His eyes are open. Dark and wet, the lashes clumped, the lower rims reddened. The silver at his temples catches the gold light, and the furrow between his brows has deepened into something that looks almost like pain. His lips are parted, raw from the pressure against her wrist, and there is a shine on his cheekbone that could be lamplight but is not. She sees the track of it now, catching the curve of his jaw, disappearing into the close-cropped beard. He has been crying. Not sobbing—he is not a man who sobs—but leaking, the kind that happens when a dam cracks without breaking.
He does not look away. That is the part that undoes her. He lets her see him, lets her witness the wreckage of a man who has spent decades constructing a face that gives nothing away. His jaw is tight, the muscle jumping once beneath her thumb, but his eyes hold hers with the same stillness he brings to a courtroom—except here, there is nothing to hide behind. No podium. No argument. Just skin and bone and the terrifying vulnerability of being seen.
She keeps her hands on his face. Does not wipe the moisture from his cheek. Does not look away to give him privacy he has not asked for. She holds his gaze and waits, her thumbs resting at the corners of his mouth where she can feel the slight tremor in his lips.
His throat works. A swallow, visible in the hollow above his collar. His lips part further, and she thinks he will speak—that the silence will finally break with whatever word has been building in his chest since she first touched his hand across the desk. But he does not. He closes his mouth. Swallows again. And then his hand, the one still gripping hers, shifts. He brings their joined hands up, slowly, until her knuckles rest against his chest, over the place where his heart beats against his ribs.

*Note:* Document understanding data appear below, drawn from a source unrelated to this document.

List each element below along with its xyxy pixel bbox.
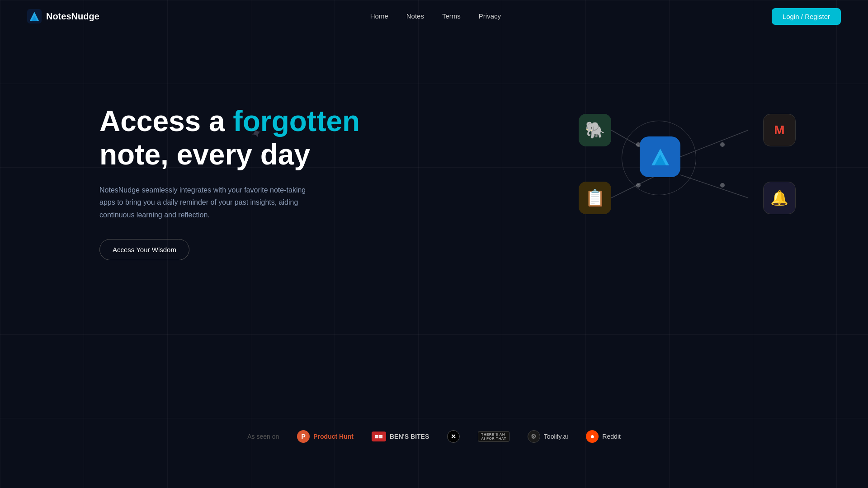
as-seen-on-label: As seen on [247, 433, 279, 440]
nav-terms[interactable]: Terms [442, 12, 461, 20]
gmail-icon: M [763, 114, 796, 146]
nav-privacy[interactable]: Privacy [479, 12, 501, 20]
access-wisdom-button[interactable]: Access Your Wisdom [99, 239, 189, 260]
center-notesnudge-icon [640, 136, 680, 177]
reddit-label: Reddit [602, 433, 620, 440]
reddit-link[interactable]: ● Reddit [586, 430, 620, 443]
nav-home[interactable]: Home [370, 12, 388, 20]
nav-links: Home Notes Terms Privacy [370, 12, 501, 20]
as-seen-on-section: As seen on P Product Hunt ▦▦ BEN'S BITES… [0, 430, 868, 443]
integration-diagram: 🐘 📋 M 🔔 [570, 78, 796, 258]
toolify-label: Toolify.ai [544, 433, 568, 440]
toolify-link[interactable]: ⚙ Toolify.ai [528, 430, 568, 443]
brand-name: NotesNudge [46, 11, 99, 22]
hero-title-prefix: Access a [99, 105, 233, 137]
navbar: NotesNudge Home Notes Terms Privacy Logi… [0, 0, 868, 33]
x-twitter-link[interactable]: ✕ [447, 430, 460, 443]
product-hunt-label: Product Hunt [313, 433, 354, 440]
svg-line-6 [680, 175, 748, 198]
toolify-icon: ⚙ [528, 430, 540, 443]
svg-point-10 [720, 183, 725, 188]
product-hunt-icon: P [297, 430, 310, 443]
center-logo-svg [648, 145, 673, 169]
logo-icon [27, 9, 42, 23]
svg-point-9 [720, 142, 725, 147]
brand-logo[interactable]: NotesNudge [27, 9, 99, 23]
x-twitter-icon: ✕ [447, 430, 460, 443]
evernote-icon: 🐘 [579, 114, 611, 146]
notification-icon: 🔔 [763, 182, 796, 214]
nav-notes[interactable]: Notes [406, 12, 424, 20]
product-hunt-link[interactable]: P Product Hunt [297, 430, 354, 443]
sticky-notes-icon: 📋 [579, 182, 611, 214]
hero-title: Access a forgotten note, every day [99, 105, 360, 171]
hero-subtitle: NotesNudge seamlessly integrates with yo… [99, 184, 316, 221]
hero-section: Access a forgotten note, every day Notes… [0, 33, 868, 434]
bens-bites-link[interactable]: ▦▦ BEN'S BITES [372, 432, 429, 441]
bens-bites-label: BEN'S BITES [390, 433, 429, 440]
theres-an-ai-icon: THERE'S ANAI FOR THAT [478, 431, 509, 442]
bens-bites-icon: ▦▦ [372, 432, 386, 441]
reddit-icon: ● [586, 430, 599, 443]
hero-title-suffix: note, every day [99, 138, 310, 171]
theres-an-ai-link[interactable]: THERE'S ANAI FOR THAT [478, 431, 509, 442]
login-register-button[interactable]: Login / Register [772, 8, 841, 25]
hero-content: Access a forgotten note, every day Notes… [99, 87, 360, 260]
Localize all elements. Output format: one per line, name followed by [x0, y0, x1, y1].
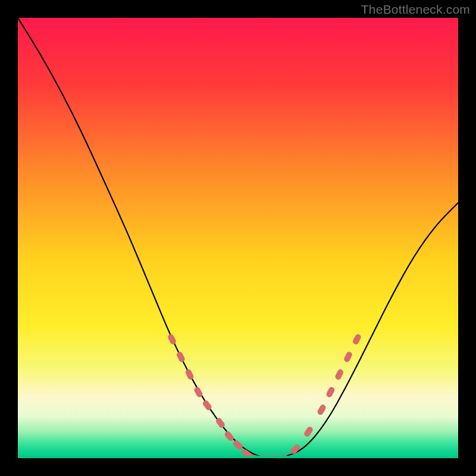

She feels it. Fast. Irregular. The pulse of a man who is terrified and staying anyway.
Her other thumb traces the ridge of his cheekbone, a slow sweep that catches the wetness there. She does not wipe it away, just follows the line of it, mapping the geography of a face she has spent weeks learning to read. The skin is warm, the bone sharp beneath, and she feels the way his breath stutters at the contact—a small hitch that makes her chest tighten.
"Elias."
His name leaves her mouth before she decides to speak it. Soft. Barely louder than the settling of the room around them. His eyes close at the sound of it, a long, slow blink, and when they open again they are different—lighter, as if something has been released. His thumb presses against her knuckles, still pressed to his chest, and she feels his heart beneath the fabric of his shirt, still fast, still real.
The lamplight flickers as another car passes below. The shadows shift across his face, catching the hollows beneath his eyes, the line of his jaw, the silver at his temples. He looks older in this light. Or younger. She cannot tell. He looks like a man who has stopped pretending to be anything other than what he is—tired and wanting and terrified of how much he needs the woman holding his face.